There have been a few Critique Partners that I've exchanged chapters with (usually the first 3), and I've done my best to be fair and honest while critiquing their work. I'm always afraid I'll come off as a jerk or some sort of Nitpickasaurus. Given the evidence, my specific critique style is most definitely NOT for everyone.
I'm ok with that, as long as everyone who lets me see their stuff realizes I'm critiquing the WORK and NOT them. It's a hard separation to make as a writer, as our work is so much of us laid bare. It's our time, effort, love/hate/happiness/anger/lust, and a bit of our soul on those pages.
The key, I find, is to always keep the goal of critiquing firmly in mind, both when going over someone else's work, or reading their notes on your own. That goal is to help the writer become better at the craft, and to help them make that manuscript the absolute awesomest it can possibly be. I'll throw in the odd bit of "best practices" I've picked up from others in an effort to help on some of the pain points. There are some really helpful people out there doing podcasts and articles, etc. I'll link a few at the bottom of the post.
With that in mind, I try my hardest to give a critique without stepping on a writer's voice or style. It's not my business to tell someone what to write, or even how to write. I just try to tell them where what they've written doesn't work for me, isn't clear, or doesn't flow well. I may even catch the odd bit of problem grammar or spelling (though not as often as I probably should).
Well, whether I am a jerk, or a Nitpickasaurus, or some other hell-spawn made flesh to torment other writers, I've found at least one CP who doesn't run screaming for holy water at my mark-up notes on their work!
Colten Hibbs, say hello to my thousands (x .001) of blog readers! Colton has a wonderful writing voice and a good sense of character, and I look forward to both of us helping the other develop as writers.
I have a few other CPs lined up for when they're ready, and I'm really looking forward to seeing their stuff too. I'm still quite nervous about letting others see my work, but that's part of the deal. I still have an awful lot to learn.
- Write About Dragons Youtube Channel: A fantastic video log of Brandon Sanderson's classes at BYU
- Writing Excuses: A ~15 minute/episode podcast all about writing with Brandon Sanderson, Dan Wells, Howard Tayler, and Mary Robinette-Kowal
- I Should be Writing: Mur Lafferty's podcast that has launched so many others.
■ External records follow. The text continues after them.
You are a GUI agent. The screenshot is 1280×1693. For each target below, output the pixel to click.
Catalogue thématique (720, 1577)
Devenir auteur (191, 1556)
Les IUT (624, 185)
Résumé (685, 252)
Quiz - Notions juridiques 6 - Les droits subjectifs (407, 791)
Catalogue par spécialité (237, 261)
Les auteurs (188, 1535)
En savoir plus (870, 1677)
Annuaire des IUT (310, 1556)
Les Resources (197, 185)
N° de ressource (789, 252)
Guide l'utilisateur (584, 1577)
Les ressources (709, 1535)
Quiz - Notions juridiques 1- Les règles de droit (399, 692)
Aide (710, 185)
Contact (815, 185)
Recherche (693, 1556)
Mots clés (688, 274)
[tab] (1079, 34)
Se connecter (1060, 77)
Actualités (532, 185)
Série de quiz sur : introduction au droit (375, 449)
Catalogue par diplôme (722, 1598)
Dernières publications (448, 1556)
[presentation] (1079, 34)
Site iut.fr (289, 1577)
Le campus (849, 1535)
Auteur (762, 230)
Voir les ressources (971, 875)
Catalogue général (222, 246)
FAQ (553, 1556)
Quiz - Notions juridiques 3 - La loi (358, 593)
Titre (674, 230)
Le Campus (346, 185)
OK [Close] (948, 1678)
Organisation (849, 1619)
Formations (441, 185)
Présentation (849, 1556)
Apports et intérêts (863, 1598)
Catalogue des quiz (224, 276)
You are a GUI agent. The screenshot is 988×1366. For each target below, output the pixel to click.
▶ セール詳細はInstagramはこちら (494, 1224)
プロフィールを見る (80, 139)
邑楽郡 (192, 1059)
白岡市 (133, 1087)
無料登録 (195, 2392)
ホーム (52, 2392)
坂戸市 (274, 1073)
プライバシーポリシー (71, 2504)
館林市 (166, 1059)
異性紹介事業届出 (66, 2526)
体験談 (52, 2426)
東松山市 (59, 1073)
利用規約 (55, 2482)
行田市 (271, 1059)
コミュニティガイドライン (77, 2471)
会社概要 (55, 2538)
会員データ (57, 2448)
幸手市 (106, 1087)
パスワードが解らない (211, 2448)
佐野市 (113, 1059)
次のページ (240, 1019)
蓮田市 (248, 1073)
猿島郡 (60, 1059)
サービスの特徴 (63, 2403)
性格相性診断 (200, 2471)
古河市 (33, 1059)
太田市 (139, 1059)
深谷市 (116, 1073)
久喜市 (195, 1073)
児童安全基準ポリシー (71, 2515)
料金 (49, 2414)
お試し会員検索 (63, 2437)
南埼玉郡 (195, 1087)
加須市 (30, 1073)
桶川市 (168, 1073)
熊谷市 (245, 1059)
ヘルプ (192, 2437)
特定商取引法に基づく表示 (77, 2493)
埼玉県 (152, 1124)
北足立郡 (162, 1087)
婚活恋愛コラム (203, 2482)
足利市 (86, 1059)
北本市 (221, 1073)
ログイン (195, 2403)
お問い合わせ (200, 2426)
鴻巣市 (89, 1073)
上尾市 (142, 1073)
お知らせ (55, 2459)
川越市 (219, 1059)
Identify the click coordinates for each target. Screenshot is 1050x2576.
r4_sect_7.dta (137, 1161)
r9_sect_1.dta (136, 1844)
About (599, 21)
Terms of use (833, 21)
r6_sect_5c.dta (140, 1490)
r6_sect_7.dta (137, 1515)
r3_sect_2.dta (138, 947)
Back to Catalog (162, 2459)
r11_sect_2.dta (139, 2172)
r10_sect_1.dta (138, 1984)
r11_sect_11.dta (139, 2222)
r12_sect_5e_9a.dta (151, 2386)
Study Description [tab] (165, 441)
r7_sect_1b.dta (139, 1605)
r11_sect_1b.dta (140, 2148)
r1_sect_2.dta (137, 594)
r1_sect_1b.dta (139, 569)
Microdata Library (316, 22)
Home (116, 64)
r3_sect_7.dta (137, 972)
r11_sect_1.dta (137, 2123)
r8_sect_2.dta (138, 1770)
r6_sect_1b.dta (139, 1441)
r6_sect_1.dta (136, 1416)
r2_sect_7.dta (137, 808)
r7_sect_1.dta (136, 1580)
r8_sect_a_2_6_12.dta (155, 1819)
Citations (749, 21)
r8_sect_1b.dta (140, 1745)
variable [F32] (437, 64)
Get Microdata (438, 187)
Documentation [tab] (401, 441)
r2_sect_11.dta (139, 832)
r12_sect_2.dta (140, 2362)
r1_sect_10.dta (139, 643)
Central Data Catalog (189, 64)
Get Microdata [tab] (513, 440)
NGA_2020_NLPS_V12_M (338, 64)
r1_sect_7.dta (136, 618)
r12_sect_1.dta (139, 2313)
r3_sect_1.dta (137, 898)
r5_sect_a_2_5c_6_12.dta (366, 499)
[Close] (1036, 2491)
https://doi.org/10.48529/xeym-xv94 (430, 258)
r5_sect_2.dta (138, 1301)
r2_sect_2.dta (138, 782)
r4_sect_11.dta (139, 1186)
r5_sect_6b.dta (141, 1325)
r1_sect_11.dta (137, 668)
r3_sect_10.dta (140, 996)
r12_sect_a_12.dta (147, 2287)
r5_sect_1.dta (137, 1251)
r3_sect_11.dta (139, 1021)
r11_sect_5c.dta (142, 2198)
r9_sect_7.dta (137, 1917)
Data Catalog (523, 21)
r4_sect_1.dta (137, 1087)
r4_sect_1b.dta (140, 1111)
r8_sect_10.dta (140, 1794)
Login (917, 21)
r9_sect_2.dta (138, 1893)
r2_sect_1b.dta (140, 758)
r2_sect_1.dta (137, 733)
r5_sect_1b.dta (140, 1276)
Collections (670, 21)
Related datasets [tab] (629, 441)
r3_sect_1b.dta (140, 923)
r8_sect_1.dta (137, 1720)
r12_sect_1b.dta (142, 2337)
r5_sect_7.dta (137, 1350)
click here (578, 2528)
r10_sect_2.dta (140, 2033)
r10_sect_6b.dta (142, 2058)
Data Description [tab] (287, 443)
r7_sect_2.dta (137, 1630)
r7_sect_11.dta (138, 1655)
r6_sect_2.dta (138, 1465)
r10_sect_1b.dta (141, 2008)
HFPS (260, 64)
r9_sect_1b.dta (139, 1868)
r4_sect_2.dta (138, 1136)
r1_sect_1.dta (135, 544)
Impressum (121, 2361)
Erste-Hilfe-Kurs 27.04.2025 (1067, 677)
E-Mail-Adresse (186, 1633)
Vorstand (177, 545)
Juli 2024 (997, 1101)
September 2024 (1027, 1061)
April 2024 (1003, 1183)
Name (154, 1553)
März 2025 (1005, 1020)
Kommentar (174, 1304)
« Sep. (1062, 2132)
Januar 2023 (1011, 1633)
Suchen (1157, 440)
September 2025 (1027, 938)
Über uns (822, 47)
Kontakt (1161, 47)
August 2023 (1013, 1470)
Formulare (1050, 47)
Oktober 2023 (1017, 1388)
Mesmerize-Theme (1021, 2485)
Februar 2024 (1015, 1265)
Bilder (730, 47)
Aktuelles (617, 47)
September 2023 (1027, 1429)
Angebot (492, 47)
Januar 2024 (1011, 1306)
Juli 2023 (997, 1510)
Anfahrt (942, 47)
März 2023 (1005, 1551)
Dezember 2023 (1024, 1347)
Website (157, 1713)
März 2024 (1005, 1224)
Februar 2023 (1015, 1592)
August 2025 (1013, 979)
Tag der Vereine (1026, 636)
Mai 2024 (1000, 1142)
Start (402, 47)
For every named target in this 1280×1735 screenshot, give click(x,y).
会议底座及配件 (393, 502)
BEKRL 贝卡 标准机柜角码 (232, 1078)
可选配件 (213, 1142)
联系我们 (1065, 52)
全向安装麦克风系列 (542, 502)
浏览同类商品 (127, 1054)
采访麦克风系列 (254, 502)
It's the longest running writing podcast for a good reason.
- Dead Robots Society: Funny, informative, rambling, and a little bit blue from time to time, but a good resource for interviews and lengthy discussions on writing topics.
- The Roundtable Podcast: Their "20 Minutes With" sessions are invaluable insight into different Authors and their processes, and their Workshops often give real-world implementations of those processes.
- Wordplay: A wonderful series of videos and transcripts discussing just about every writing topic imaginable
- Nat Russo's Blog: Where Nat Russo does a great job explaining just about everything.
- The Daily Dahlia: Home of Dahlia Adler and where she shares her endless wisdom.
There are many more out there if you look around (and several other people's blogs that I follow) that I haven't listed here.